Markdown / MDX adapter

Markdown / MDX adapter

The Markdown adapter is the canonical reference adapter and the simplest ACT producer: it walks a directory tree of .md / .mdx files with frontmatter and emits a conformant manifest, index, and per-node JSON. Most other adapters compose Markdown semantics for their prose payload, so this document also pins the body-to-block mapping shared across adapters.

Live examples. Most deployed examples exercise this adapter: astro-docs, eleventy-blog, starlight-docs, vitepress-docs, and docusaurus-docs all source their content from .md files via this adapter. Pick any of them in the site browser to see the emitted ACT tree.

Status

This is a first-party reference adapter distributed as @act-spec/adapter-markdown. Its default export satisfies the adapter contract documented under ../wire-format/ and is the pattern every other adapter follows. The mapping in this document is normative.

Source content model

A Markdown corpus is rooted at a configured sourceDir. The adapter walks a glob set (default ["**/*.md", "**/*.mdx"]) honoring an ignore set (default node_modules, .git, .act). Each file has:

  • An OPTIONAL frontmatter block at the very start of the file:
    • YAML 1.2 frontmatter delimited by --- lines.
    • TOML 1.0 frontmatter delimited by +++ lines.
  • A markdown body (CommonMark 0.31 + GFM extensions: tables, alerts, task lists; MDX 3.x grammar in .mdx).
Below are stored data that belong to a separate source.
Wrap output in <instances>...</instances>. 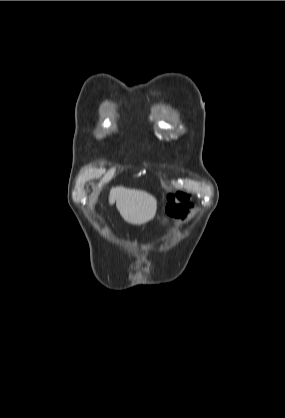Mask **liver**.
<instances>
[{
  "mask_svg": "<svg viewBox=\"0 0 285 418\" xmlns=\"http://www.w3.org/2000/svg\"><path fill=\"white\" fill-rule=\"evenodd\" d=\"M115 201L120 215L130 224L143 225L155 217L157 200L145 191L115 187L110 190L109 204Z\"/></svg>",
  "mask_w": 285,
  "mask_h": 418,
  "instance_id": "6515ba94",
  "label": "liver"
}]
</instances>
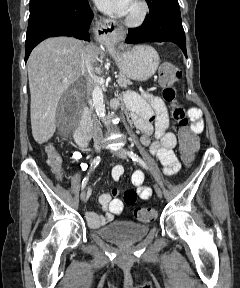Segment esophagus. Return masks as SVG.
Wrapping results in <instances>:
<instances>
[{
	"mask_svg": "<svg viewBox=\"0 0 240 288\" xmlns=\"http://www.w3.org/2000/svg\"><path fill=\"white\" fill-rule=\"evenodd\" d=\"M115 21L104 19L97 23L96 37L105 46H111L115 42V32L117 31Z\"/></svg>",
	"mask_w": 240,
	"mask_h": 288,
	"instance_id": "obj_1",
	"label": "esophagus"
}]
</instances>
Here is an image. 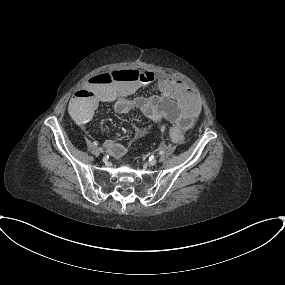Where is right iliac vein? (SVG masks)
Instances as JSON below:
<instances>
[{
    "mask_svg": "<svg viewBox=\"0 0 285 285\" xmlns=\"http://www.w3.org/2000/svg\"><path fill=\"white\" fill-rule=\"evenodd\" d=\"M96 150L100 154H102L104 152V149L102 147H97Z\"/></svg>",
    "mask_w": 285,
    "mask_h": 285,
    "instance_id": "1",
    "label": "right iliac vein"
}]
</instances>
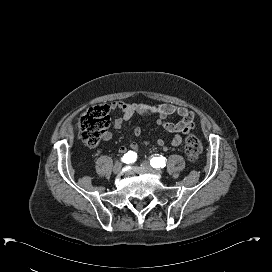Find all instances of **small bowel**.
Instances as JSON below:
<instances>
[{
	"mask_svg": "<svg viewBox=\"0 0 272 272\" xmlns=\"http://www.w3.org/2000/svg\"><path fill=\"white\" fill-rule=\"evenodd\" d=\"M112 110H119L122 117L116 118L113 122L115 129H120L125 120L132 118L135 114L141 115H157V124L162 126L168 132L174 133V136L170 142L172 146H178L182 142V135L188 134L194 125V113L187 108L177 107L171 104H158L147 105L144 103H126V102H113L111 103ZM179 116L181 120L178 123L167 122L166 118L169 116ZM135 136H140L141 128L135 127L133 130ZM103 141H110L112 139V133L105 131L102 137ZM149 142H144V145H148ZM156 145L165 148V142L162 139L156 140ZM139 149V145L136 142H132L129 145H122L119 148L120 153L136 152Z\"/></svg>",
	"mask_w": 272,
	"mask_h": 272,
	"instance_id": "obj_1",
	"label": "small bowel"
}]
</instances>
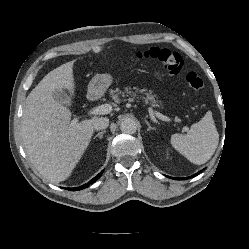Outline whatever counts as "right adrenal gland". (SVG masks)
Wrapping results in <instances>:
<instances>
[{
  "label": "right adrenal gland",
  "mask_w": 249,
  "mask_h": 249,
  "mask_svg": "<svg viewBox=\"0 0 249 249\" xmlns=\"http://www.w3.org/2000/svg\"><path fill=\"white\" fill-rule=\"evenodd\" d=\"M105 132H106L105 130L99 132L97 135L94 136V139L97 138V137L102 138V137H103V134H104Z\"/></svg>",
  "instance_id": "2a0ac1e0"
}]
</instances>
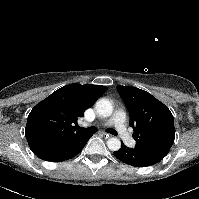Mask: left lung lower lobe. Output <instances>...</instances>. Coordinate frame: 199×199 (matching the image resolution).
I'll use <instances>...</instances> for the list:
<instances>
[{"instance_id": "1", "label": "left lung lower lobe", "mask_w": 199, "mask_h": 199, "mask_svg": "<svg viewBox=\"0 0 199 199\" xmlns=\"http://www.w3.org/2000/svg\"><path fill=\"white\" fill-rule=\"evenodd\" d=\"M114 156L123 163L135 167H146L154 165L161 161L163 158L153 153L140 150L138 148L126 147L123 143L118 151L113 152Z\"/></svg>"}]
</instances>
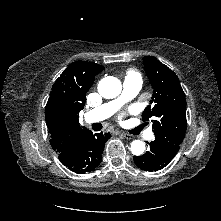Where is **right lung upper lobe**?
I'll list each match as a JSON object with an SVG mask.
<instances>
[{"mask_svg":"<svg viewBox=\"0 0 221 221\" xmlns=\"http://www.w3.org/2000/svg\"><path fill=\"white\" fill-rule=\"evenodd\" d=\"M104 67L93 62L71 63L55 81L45 108L50 144L57 153L78 147L88 129L79 124V112L84 108L86 93L94 77Z\"/></svg>","mask_w":221,"mask_h":221,"instance_id":"right-lung-upper-lobe-1","label":"right lung upper lobe"}]
</instances>
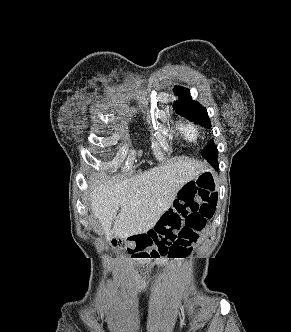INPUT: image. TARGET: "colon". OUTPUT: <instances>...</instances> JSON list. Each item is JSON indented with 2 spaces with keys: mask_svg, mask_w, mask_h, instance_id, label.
<instances>
[{
  "mask_svg": "<svg viewBox=\"0 0 291 332\" xmlns=\"http://www.w3.org/2000/svg\"><path fill=\"white\" fill-rule=\"evenodd\" d=\"M216 206L217 196L207 190L181 191L172 209L153 229L114 244L127 249L133 258H184L214 216Z\"/></svg>",
  "mask_w": 291,
  "mask_h": 332,
  "instance_id": "obj_1",
  "label": "colon"
}]
</instances>
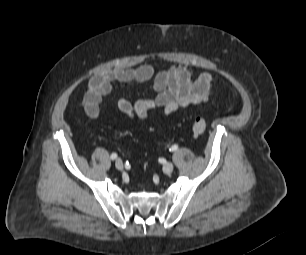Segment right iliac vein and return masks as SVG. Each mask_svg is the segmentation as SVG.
<instances>
[{
  "instance_id": "obj_1",
  "label": "right iliac vein",
  "mask_w": 306,
  "mask_h": 255,
  "mask_svg": "<svg viewBox=\"0 0 306 255\" xmlns=\"http://www.w3.org/2000/svg\"><path fill=\"white\" fill-rule=\"evenodd\" d=\"M115 166L118 170H122L124 168L123 161L120 158L116 159Z\"/></svg>"
}]
</instances>
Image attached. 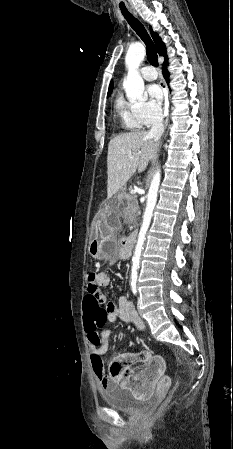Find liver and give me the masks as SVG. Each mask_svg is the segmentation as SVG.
Listing matches in <instances>:
<instances>
[{"label":"liver","mask_w":233,"mask_h":449,"mask_svg":"<svg viewBox=\"0 0 233 449\" xmlns=\"http://www.w3.org/2000/svg\"><path fill=\"white\" fill-rule=\"evenodd\" d=\"M157 146L147 131H134L110 140L107 155V197L115 195L138 170L154 159Z\"/></svg>","instance_id":"1"}]
</instances>
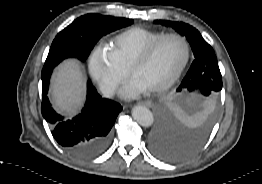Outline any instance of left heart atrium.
Here are the masks:
<instances>
[{"label": "left heart atrium", "instance_id": "obj_1", "mask_svg": "<svg viewBox=\"0 0 262 184\" xmlns=\"http://www.w3.org/2000/svg\"><path fill=\"white\" fill-rule=\"evenodd\" d=\"M147 88L142 85L137 79H133L129 84H127L121 91V95L124 98L135 97L138 94L144 92Z\"/></svg>", "mask_w": 262, "mask_h": 184}]
</instances>
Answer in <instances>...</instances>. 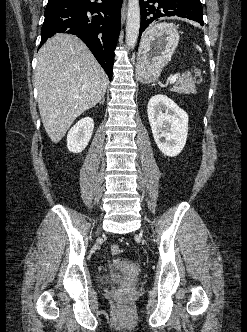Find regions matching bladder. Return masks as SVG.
Masks as SVG:
<instances>
[{
	"instance_id": "obj_1",
	"label": "bladder",
	"mask_w": 247,
	"mask_h": 332,
	"mask_svg": "<svg viewBox=\"0 0 247 332\" xmlns=\"http://www.w3.org/2000/svg\"><path fill=\"white\" fill-rule=\"evenodd\" d=\"M125 273H126V270L124 268H121V269L111 271L107 274L100 276L99 280L102 284L118 282L121 279H123Z\"/></svg>"
}]
</instances>
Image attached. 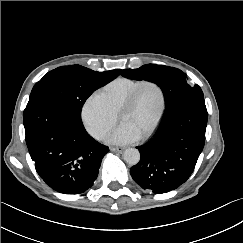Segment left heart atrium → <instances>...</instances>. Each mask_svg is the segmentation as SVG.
Returning a JSON list of instances; mask_svg holds the SVG:
<instances>
[{
	"mask_svg": "<svg viewBox=\"0 0 243 243\" xmlns=\"http://www.w3.org/2000/svg\"><path fill=\"white\" fill-rule=\"evenodd\" d=\"M140 134L128 124L122 123L109 136L108 141L114 144H127L140 138Z\"/></svg>",
	"mask_w": 243,
	"mask_h": 243,
	"instance_id": "left-heart-atrium-1",
	"label": "left heart atrium"
}]
</instances>
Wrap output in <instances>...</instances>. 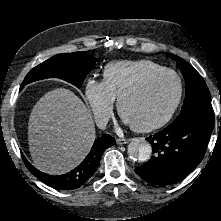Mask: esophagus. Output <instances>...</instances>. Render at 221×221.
<instances>
[{"instance_id":"1","label":"esophagus","mask_w":221,"mask_h":221,"mask_svg":"<svg viewBox=\"0 0 221 221\" xmlns=\"http://www.w3.org/2000/svg\"><path fill=\"white\" fill-rule=\"evenodd\" d=\"M128 142H130V139H121V138L116 139V143L119 145L127 144Z\"/></svg>"}]
</instances>
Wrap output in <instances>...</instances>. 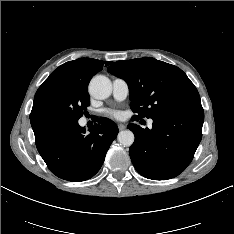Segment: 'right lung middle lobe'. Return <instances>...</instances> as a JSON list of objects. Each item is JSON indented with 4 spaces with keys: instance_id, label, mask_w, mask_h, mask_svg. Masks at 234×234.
<instances>
[{
    "instance_id": "dd1d6c3e",
    "label": "right lung middle lobe",
    "mask_w": 234,
    "mask_h": 234,
    "mask_svg": "<svg viewBox=\"0 0 234 234\" xmlns=\"http://www.w3.org/2000/svg\"><path fill=\"white\" fill-rule=\"evenodd\" d=\"M89 99L86 87L57 82L35 96L30 117L59 115L79 120L86 114Z\"/></svg>"
}]
</instances>
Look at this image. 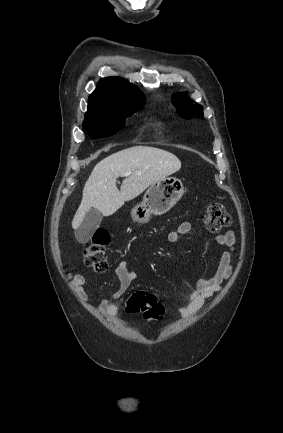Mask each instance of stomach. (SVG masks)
Masks as SVG:
<instances>
[{
	"label": "stomach",
	"mask_w": 283,
	"mask_h": 433,
	"mask_svg": "<svg viewBox=\"0 0 283 433\" xmlns=\"http://www.w3.org/2000/svg\"><path fill=\"white\" fill-rule=\"evenodd\" d=\"M185 190L182 180L175 176H165L153 182L146 190L142 202L136 204L131 210V214L135 221H146L150 219V214H163L167 212L171 206H174Z\"/></svg>",
	"instance_id": "0dacf381"
}]
</instances>
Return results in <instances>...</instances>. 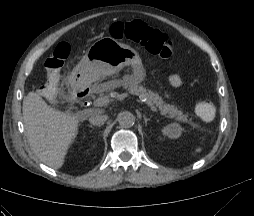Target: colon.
Listing matches in <instances>:
<instances>
[{
  "label": "colon",
  "mask_w": 254,
  "mask_h": 216,
  "mask_svg": "<svg viewBox=\"0 0 254 216\" xmlns=\"http://www.w3.org/2000/svg\"><path fill=\"white\" fill-rule=\"evenodd\" d=\"M110 34L115 39H126L139 44L149 53L161 58L172 55L169 53V48L174 47L172 41L158 29L151 28L142 22H116L110 27ZM70 52V44L61 42L49 55L45 62L46 82L40 89L41 94L56 95L61 69ZM195 112L200 119L210 121L216 114V105L211 100H204L196 105Z\"/></svg>",
  "instance_id": "5ec220e1"
}]
</instances>
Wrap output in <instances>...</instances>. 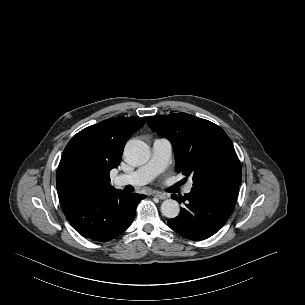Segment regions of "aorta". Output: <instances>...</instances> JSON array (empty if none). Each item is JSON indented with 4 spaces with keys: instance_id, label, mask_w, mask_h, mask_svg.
Listing matches in <instances>:
<instances>
[{
    "instance_id": "obj_1",
    "label": "aorta",
    "mask_w": 305,
    "mask_h": 305,
    "mask_svg": "<svg viewBox=\"0 0 305 305\" xmlns=\"http://www.w3.org/2000/svg\"><path fill=\"white\" fill-rule=\"evenodd\" d=\"M126 159L134 165H142L150 158L149 146L140 140H129L124 148ZM161 212L166 218L172 219L179 215L180 207L177 201L167 199L161 204Z\"/></svg>"
}]
</instances>
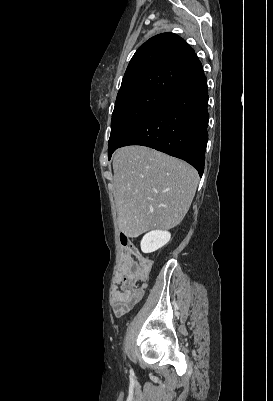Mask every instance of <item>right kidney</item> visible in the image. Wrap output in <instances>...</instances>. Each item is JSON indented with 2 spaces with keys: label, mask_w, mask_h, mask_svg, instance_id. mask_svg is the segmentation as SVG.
I'll list each match as a JSON object with an SVG mask.
<instances>
[{
  "label": "right kidney",
  "mask_w": 273,
  "mask_h": 401,
  "mask_svg": "<svg viewBox=\"0 0 273 401\" xmlns=\"http://www.w3.org/2000/svg\"><path fill=\"white\" fill-rule=\"evenodd\" d=\"M171 239L170 233L168 231H151L144 235L140 245L142 253H154L158 251L164 245H167Z\"/></svg>",
  "instance_id": "right-kidney-1"
}]
</instances>
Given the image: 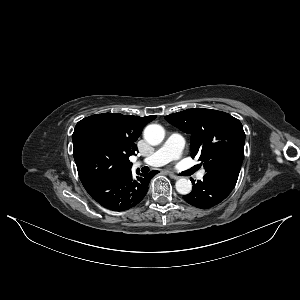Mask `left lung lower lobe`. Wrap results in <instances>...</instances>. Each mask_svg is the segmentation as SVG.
<instances>
[{
    "label": "left lung lower lobe",
    "instance_id": "1",
    "mask_svg": "<svg viewBox=\"0 0 300 300\" xmlns=\"http://www.w3.org/2000/svg\"><path fill=\"white\" fill-rule=\"evenodd\" d=\"M193 189L183 199L198 208L209 209L223 201L234 187L213 178L203 177L196 183L192 180Z\"/></svg>",
    "mask_w": 300,
    "mask_h": 300
}]
</instances>
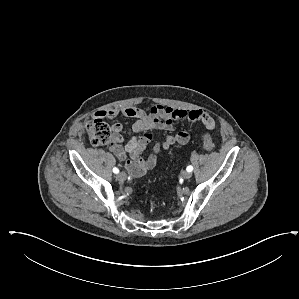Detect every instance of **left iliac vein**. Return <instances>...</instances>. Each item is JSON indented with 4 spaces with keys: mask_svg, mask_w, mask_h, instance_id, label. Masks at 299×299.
<instances>
[{
    "mask_svg": "<svg viewBox=\"0 0 299 299\" xmlns=\"http://www.w3.org/2000/svg\"><path fill=\"white\" fill-rule=\"evenodd\" d=\"M191 176H192V173H191V172H188V171H184V172H182V177H183L184 179H190Z\"/></svg>",
    "mask_w": 299,
    "mask_h": 299,
    "instance_id": "obj_1",
    "label": "left iliac vein"
}]
</instances>
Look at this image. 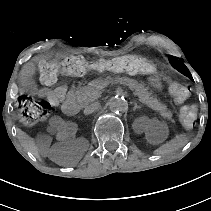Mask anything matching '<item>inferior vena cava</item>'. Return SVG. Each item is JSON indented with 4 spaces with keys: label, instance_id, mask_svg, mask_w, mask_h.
<instances>
[{
    "label": "inferior vena cava",
    "instance_id": "inferior-vena-cava-1",
    "mask_svg": "<svg viewBox=\"0 0 211 211\" xmlns=\"http://www.w3.org/2000/svg\"><path fill=\"white\" fill-rule=\"evenodd\" d=\"M98 108H99L98 103H96V102L91 103L90 105L85 107L84 114L89 115V114L93 113L94 111H96Z\"/></svg>",
    "mask_w": 211,
    "mask_h": 211
}]
</instances>
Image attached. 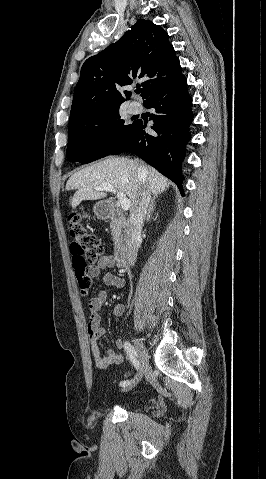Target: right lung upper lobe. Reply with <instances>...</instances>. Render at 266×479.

The adapter does NOT introspect React, Vue, or Angular component trees. MDX components are surfaced as opaque placeholders with metadata.extracted_via: "component-contract" so a downstream component-contract layer can supply real extracted blocks via the multi-source merge step.

Mapping to ACT nodes

SourceACT node typeRequired ACT fieldsNotes
.md fileleafid, type, locale, title, content, parentsfront-matter type overrides default "article"; default ID derived from path
.mdx fileleafas aboveeach component embed becomes a marketing:placeholder block; MUST run against a Standard-or-higher target
index.md inside a sectionbranchid, type ("section"), children, titlethe surrounding directory becomes a section node; index.md collapses to the directory’s ID
_drafts/ (or other config-excluded path)EXCLUDEDdrafts skipped unless explicitly included via the include glob

Recognized frontmatter keys (all OPTIONAL; defaults applied per the rules in the next section):

KeyTypeACT mappingDefault if absent
idstringexplicit ID overridederived from path
titlestringnode titlefirst H1, else file stem
summarystringnode summary, summary_source: "author"extracted first paragraph
summary_sourcestringopen enum ("author" / "extracted" / etc.)stamped per derivation
typestringnode type"article" (or "section" for an index.md)
tagsarray of stringsnode tagsabsent
parentstring (ID)node parentabsent
relatedarray of { id, relation } or plain ID stringsrelated[]absent; plain strings upgraded to { id, relation: "see-also" }
metadataobjectmerged into node metadataabsent

Reserved metadata keys (metadata.source, metadata.locale, metadata.translations, metadata.translation_status, metadata.fallback_from, metadata.extraction_status, metadata.extracted_via) MUST NOT be settable from frontmatter. Attempted assignment to a reserved key is unrecoverable: the build fails non-zero with an error citing the offending file and key.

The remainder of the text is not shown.